The limitations of the study must be considered. No admission screening programme was in place except for patients at risk for MRSA. Therefore, it is impossible to estimate the import and the nosocomial acquisition of resistant pathogens. Only one third of all 3GC resistant E. coli and K. pneumoniae were genotyped (data not presented) and genotyping was restricted to the species level and did not look for resistance genes. This excludes the possibility to make a statement on whether transmissions occurred because of infection control failures. Furthermore, due to the lack of genotyping it remains unclear whether CTX-M really were the predominant enzymes. No data on co-resistance are reported in SARI and we cannot therefore state whether for instance fluoroquinolone resistance (fluoroquinolone use did not change) had an influence on 3GC resistant E. coli. The frequency of obtaining cultures might have had an impact on the results as the study had no culture protocol. However, the policy for taking cultures did not change. Copy strains were defined as an isolate of the same species showing the same susceptibility pattern throughout the period of one month in the same patient. It cannot be excluded that very few isolates were counted twice if the ICU stay was longer than one month. This might have affected RDs.

Nevertheless, to our knowledge, there is no study which analyses the impact of reducing the use of 3GCs on the resistance of E. coli and K. pneumoniae for as long as 30 months after intervention. The intervention was successful in that it achieved a 30% reduction in total antibiotic use, but did not result in an improvement of the resistance situation.

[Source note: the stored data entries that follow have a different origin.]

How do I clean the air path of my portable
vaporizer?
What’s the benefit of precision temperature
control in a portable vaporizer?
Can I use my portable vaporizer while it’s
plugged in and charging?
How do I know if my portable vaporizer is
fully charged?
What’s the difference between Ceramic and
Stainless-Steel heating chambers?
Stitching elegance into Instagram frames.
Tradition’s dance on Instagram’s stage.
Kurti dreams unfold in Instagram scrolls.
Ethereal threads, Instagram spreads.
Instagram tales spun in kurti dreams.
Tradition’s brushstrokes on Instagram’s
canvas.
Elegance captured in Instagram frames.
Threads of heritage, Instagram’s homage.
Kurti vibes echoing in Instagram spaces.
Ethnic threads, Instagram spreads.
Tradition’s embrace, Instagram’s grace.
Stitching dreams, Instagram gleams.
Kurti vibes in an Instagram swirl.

We conclude that concentrating on reducing 3GCs does not necessarily have a positive impact on the resistance situation in the ICU setting. Likewise, replacement of 3GCs with piperacillin with β-lactamase inhibitor might provide a selection pressure on 3GC resistant E. coli and K. pneumoniae. This might not have been the case if carbapenems had been chosen. There may be a need to reduce total antibiotic use much further than to 1,000 DDD/1,000 pd, since reducing use to one antibiotic dose per patient per day may not have been enough to impact positively on the reduction of antimicrobial resistance.

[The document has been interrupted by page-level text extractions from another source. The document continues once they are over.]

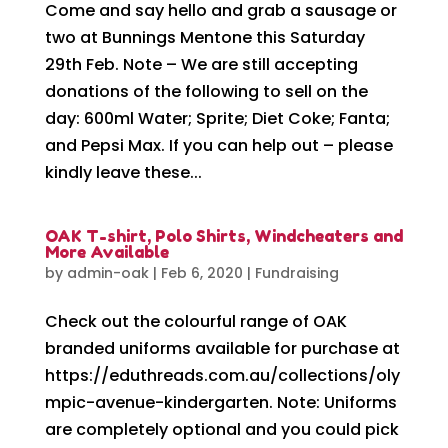
Come and say hello and grab a sausage or
two at Bunnings Mentone this Saturday
29th Feb. Note – We are still accepting
donations of the following to sell on the
day: 600ml Water; Sprite; Diet Coke; Fanta;
and Pepsi Max. If you can help out – please
kindly leave these...
OAK T-shirt, Polo Shirts, Windcheaters and
More Available
by
admin-oak
|
Feb 6, 2020
|
Fundraising
Check out the colourful range of OAK
branded uniforms available for purchase at
https://eduthreads.com.au/collections/oly
mpic-avenue-kindergarten. Note: Uniforms
are completely optional and you could pick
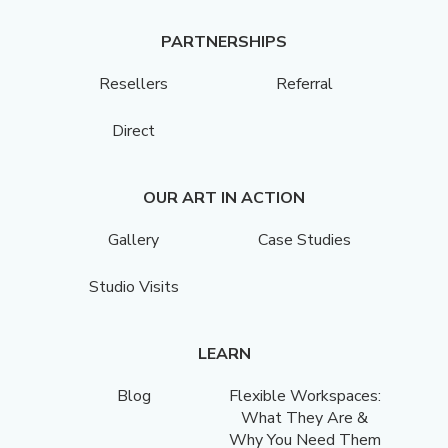
PARTNERSHIPS
Resellers
Referral
Direct
OUR ART IN ACTION
Gallery
Case Studies
Studio Visits
LEARN
Blog
Flexible Workspaces:
What They Are &
Why You Need Them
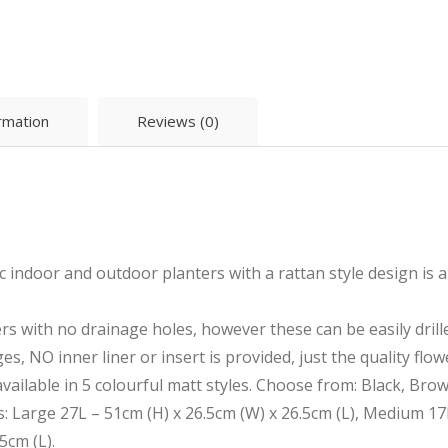
ormation
Reviews (0)
 indoor and outdoor planters with a rattan style design is 
rs with no drainage holes, however these can be easily drille
es, NO inner liner or insert is provided, just the quality flow
available in 5 colourful matt styles. Choose from: Black, Bro
es: Large 27L – 51cm (H) x 26.5cm (W) x 26.5cm (L), Medium 17
5cm (L).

Several other factors influence 3GC resistance in gram-negative bacteria, the most important being the changed epidemiology of ESBLs and import into the hospital and the ICU. Furthermore, infection control management, the purpose of which is to prevent person to person spread of plasmid mediated resistance, may trump antimicrobial stewardship and widespread use of antibiotics in the community and the environment.

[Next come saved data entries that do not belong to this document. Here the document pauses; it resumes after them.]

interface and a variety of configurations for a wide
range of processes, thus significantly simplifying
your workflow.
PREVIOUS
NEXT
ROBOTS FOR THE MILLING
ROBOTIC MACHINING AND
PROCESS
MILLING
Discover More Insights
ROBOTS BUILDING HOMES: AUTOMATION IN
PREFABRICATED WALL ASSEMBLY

Thus, to improve the resistance situation it might not be sufficient to simply restrict interventions to a risk area; rather, the whole hospital should be included and even the community. In dealing with the problem of resistance, society as a whole needs to recognize the fact that effective antibiotics are a valuable natural resource. Sustained effectiveness can only be achieved with greater social awareness of the problem, in addition to improving the education and training of physicians and setting up networks that addressing both resistance and antibiotic use.